§ Brief: Your reply should hold every record exactly as given, with no pictures in it.
--
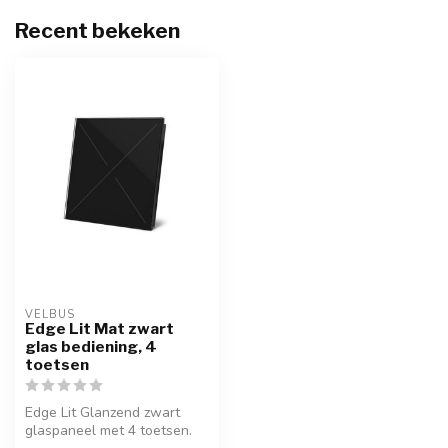
Recent bekeken
VELBUS
Edge Lit Mat zwart
glas bediening, 4
toetsen
Edge Lit Glanzend zwart
glaspaneel met 4 toetsen.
--
§ Answer to this problem:
Recent bekeken
VELBUS
Edge Lit Mat zwart
glas bediening, 4
toetsen
Edge Lit Glanzend zwart
glaspaneel met 4 toetsen.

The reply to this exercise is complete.